A Master of Djinn by P. Djèlí Clark (Tor)
Spoilers for the first chapter and (but not too explicitly) the ending
This was our Mythopoeic Society book discussion topic for today's meeting, and I read the whole thing (well, with a lot of skimming in the middle). That's a test that few novels pass for me these days, but I don't consider it a very high bar. So while the world-creation was provocative and fairly well-done, I didn't find this a satisfying read because the plot and characters weren't very interesting.
The opening chapter is entirely different from the rest and promised a different book from what we get. It introduces us, in some detail so we think he'll be a major character, to a man, an Englishman living in Cairo in 1912, mostly among other expatriate English. Clearly, too, this is an alternate universe, with magic and advanced technology that puts Egypt, not Europe, at the top of the civilized world.
But then it turns out that the chapter is going to depict a mass murder and our viewpoint character is one of the victims. Apart from references to some paperwork he left behind, that's the last we ever hear of him.
More glaring is this at the end: "... their screams filled the room. Not just their screams, Archibald realized. Because he was screaming too."
Oh, come on.

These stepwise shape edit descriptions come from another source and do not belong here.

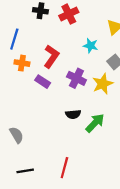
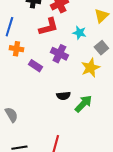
red L-shape: (51, 57) -> (48, 27), moved, turned 40
purple cross: (76, 78) -> (59, 54), moved

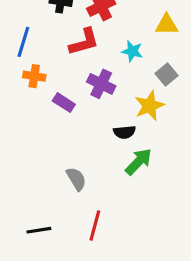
yellow triangle: (101, 16) -> (167, 25), turned 42
black semicircle: (63, 96) -> (125, 132), moved
gray semicircle: (11, 115) -> (76, 179), moved

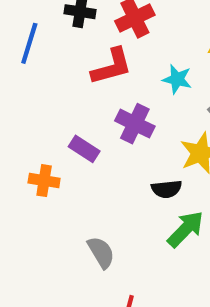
blue line: (23, 42) -> (29, 43), moved
orange cross: (34, 76) -> (44, 181), moved

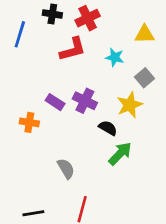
purple cross: (135, 124) -> (85, 101), moved
black semicircle: (167, 189) -> (108, 128), turned -144

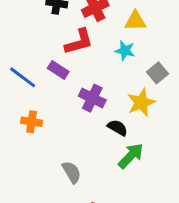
blue line: (20, 34) -> (23, 77), moved, turned -70
yellow triangle: (145, 34) -> (135, 21), moved
purple rectangle: (55, 102) -> (58, 70), moved

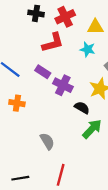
purple rectangle: (58, 70) -> (43, 72), moved

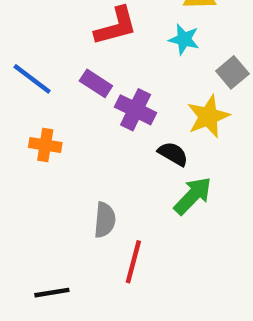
gray semicircle: (47, 141) -> (105, 220), turned 36
red line: (61, 175) -> (133, 262), moved

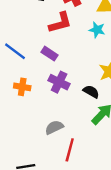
purple cross: (136, 110) -> (59, 82), moved
gray semicircle: (105, 220) -> (54, 127), turned -120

You don't incidentally notice that you're screaming. You're screaming because you're in terrible pain or distress, and that should be occupying all your attention. It's weirdly emotionally detached sentences like this that make me wonder if the author has ever met a human being.
Also really, really annoying to me is references to a character, one of the expatriates, who is called both "Lord Alistair Worthington" and "Lord Worthington." You can't be both. Later we're told he was the younger son of a duke, so the former is correct, the latter is not. Christ, if Clark had only read the stories of Lord Peter Wimsey, who is also the younger son of a duke, he'd know that the character is always called "Lord Peter" for short, never "Lord Wimsey." Same should apply here. And don't tell me "it's an alternate universe." There is nothing in this universe that explains why the centuries-old established rules of British noble nomenclature should be changed to match the ignorance of an American author.

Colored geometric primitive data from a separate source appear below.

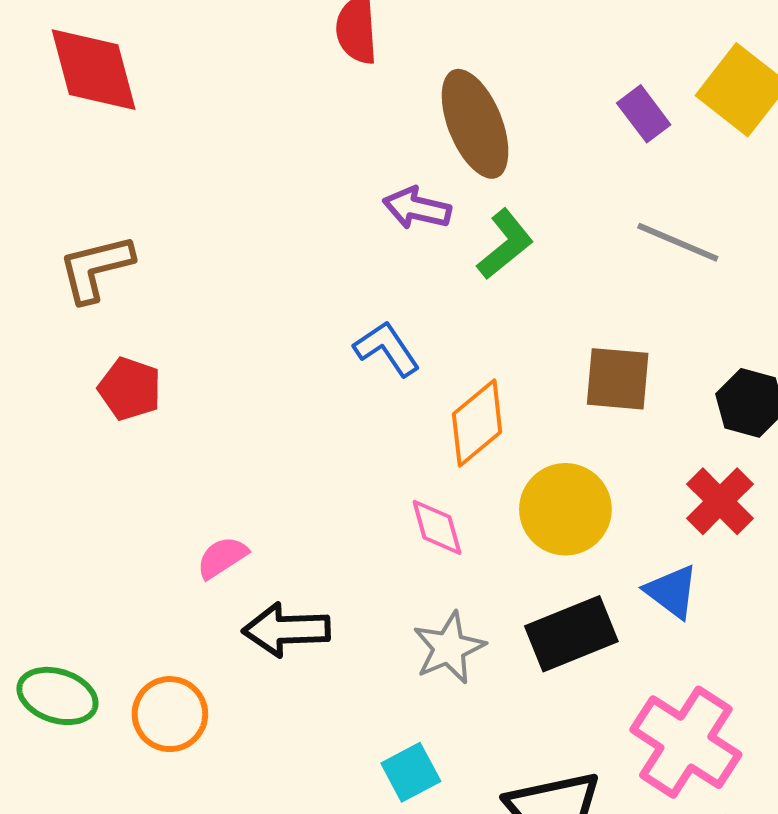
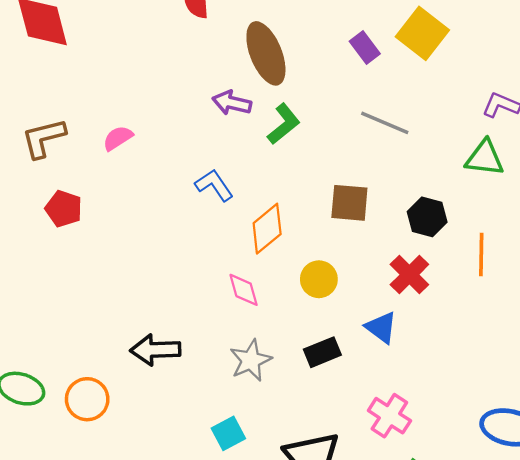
yellow circle: (565, 509) -> (319, 279), size x0.7
pink semicircle: (222, 557) -> (118, 138), moved
black rectangle: (571, 634) -> (322, 352), size x0.7
pink cross: (686, 742) -> (389, 416), size x0.7

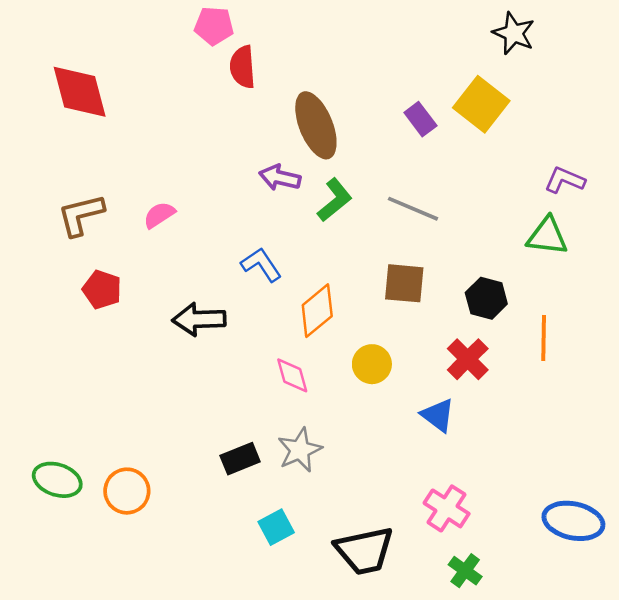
gray line: (385, 123) -> (413, 209), moved
black arrow: (155, 350) -> (199, 319), moved
black rectangle: (322, 352) -> (240, 459), moved

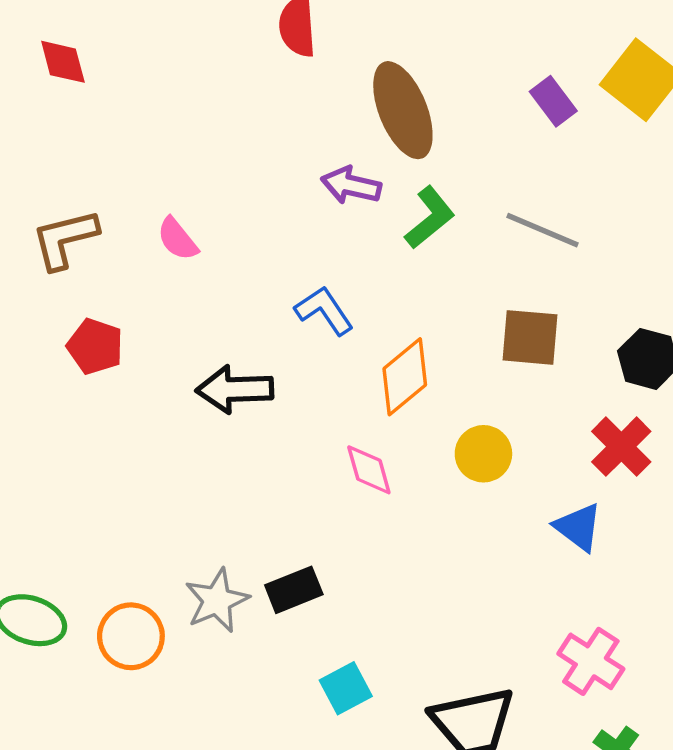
red diamond: (80, 92) -> (63, 62), size x0.6
pink semicircle: (159, 215) -> (177, 239), turned -96
gray star: (300, 450) -> (217, 600), moved

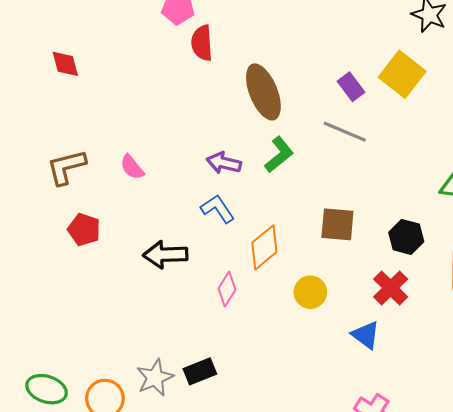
purple arrow: (351, 185) -> (224, 163), moved
gray line: (543, 230) -> (345, 132), moved
pink diamond: (369, 470) -> (227, 289), moved, turned 48

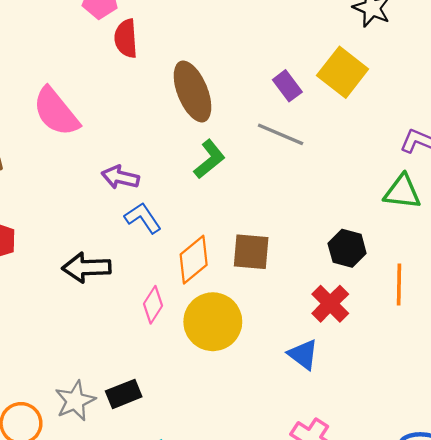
purple arrow: (224, 163) -> (120, 177), moved
pink semicircle: (132, 167) -> (56, 112), moved, size x1.8
brown square: (337, 224) -> (251, 252), moved
yellow circle: (310, 292) -> (213, 322), moved, size x1.6

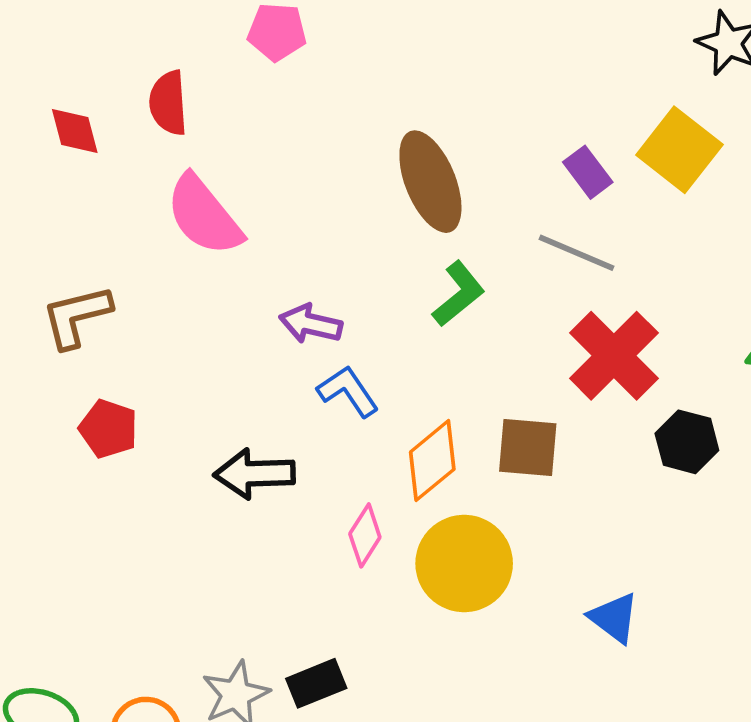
red semicircle: (126, 38) -> (168, 103), moved
red cross: (330, 304) -> (614, 356), moved, size x1.4

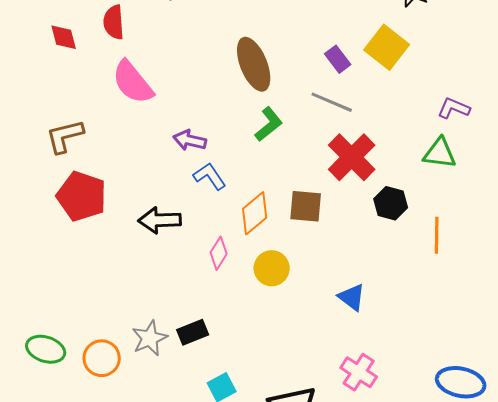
red pentagon: (108, 429) -> (82, 196), size x1.6
yellow circle: (464, 564) -> (272, 268), size x0.7

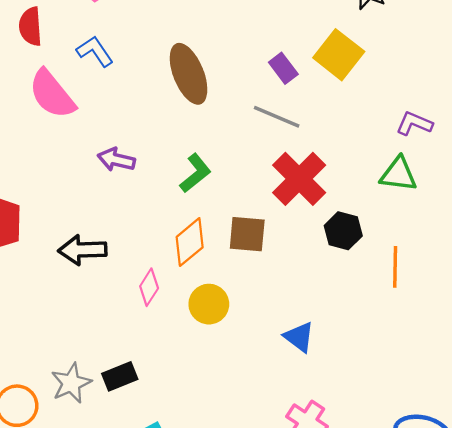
green L-shape: (269, 124) -> (195, 173), moved
blue L-shape: (210, 176) -> (95, 51), moved

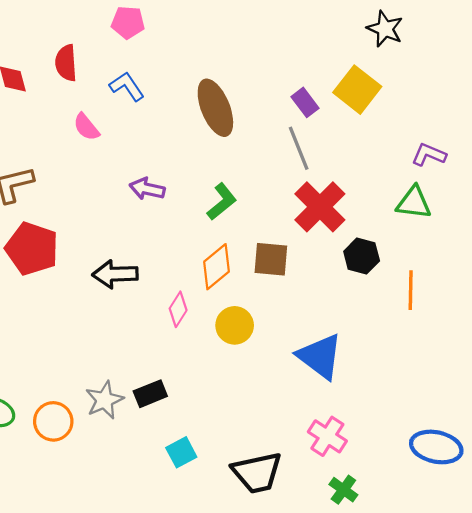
pink semicircle: (52, 94) -> (86, 127), size x0.6
gray line: (277, 117) -> (299, 148), turned 45
blue triangle: (299, 337) -> (320, 356), size x1.6

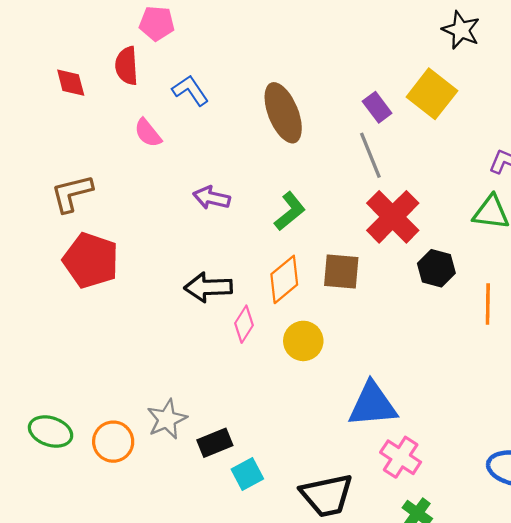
pink pentagon: (128, 22) -> (157, 23), moved
black arrow: (115, 274) -> (208, 287), moved
blue triangle: (320, 356) -> (373, 405), moved, turned -42
black rectangle: (150, 394) -> (215, 443), moved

At this point, everyone you've met being dead except the (unidentified) murderer, the story switches gears and becomes a police procedural detective story to identify and arrest that murderer. This is where it started to bore me. I don't read formula mystery novels (I only like Sayers insofar as her books aren't mysteries), I'm not interested in plodding investigative work to piece together clues. I didn't find the detective very attractive or interesting, nor her partner, nor her girlfriend. It goes on for quite a while. I took to skimming a lot.

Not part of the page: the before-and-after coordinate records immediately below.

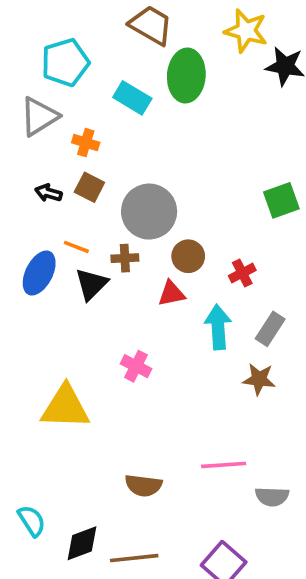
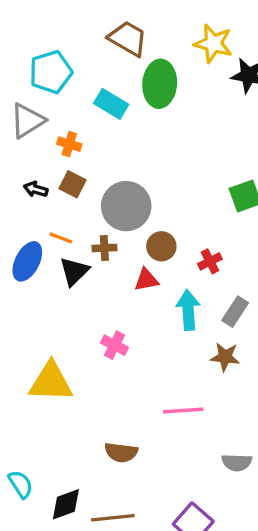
pink line: (224, 465) -> (183, 410), moved

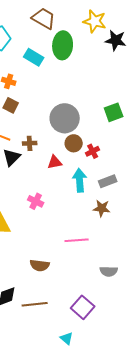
gray circle: (126, 206) -> (65, 118), moved
brown circle: (161, 246) -> (74, 143), moved
gray rectangle: (235, 312) -> (108, 181), turned 36

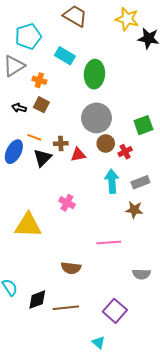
green ellipse: (63, 45) -> (94, 74), moved
green square: (114, 112) -> (143, 125), moved
red triangle: (55, 162) -> (78, 155), moved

Eventually a character previously noted for being a wallflower is revealed as the villain and suddenly erupts into a monstrous wielder of powerful magics who meets an end when the magics turn on the wielder in what should make a spectacular light & magic climax when this book becomes an animated movie.
A lot of the characters are not humans, they're djinn. They're kind of a lower-class servant caste. I was reminded disturbingly of American Blacks in the Jim Crow era. There are some scenes of "hey, your best friend might be a djinn in disguise" and "djinn have feelings too" but I saw nothing to suggest that we should feel really uncomfortable with the second-class citizen bit. Making it worse is the presence of some American Black proto-jazz musicians hanging out the way in our world they hung out in Paris. They like being in Cairo because there's no Jim Crow there. Well, not for Blacks.
Kaiser Wilhelm II is in town for some conference and makes a couple cameo appearances. He doesn't much resemble the original, who was the Donald Trump of the turn of the 20C.
This book is a finalist for the Hugo Awards this year. Well, worse novels than this have actually won the Hugo, but it doesn't encourage me to read the other finalists.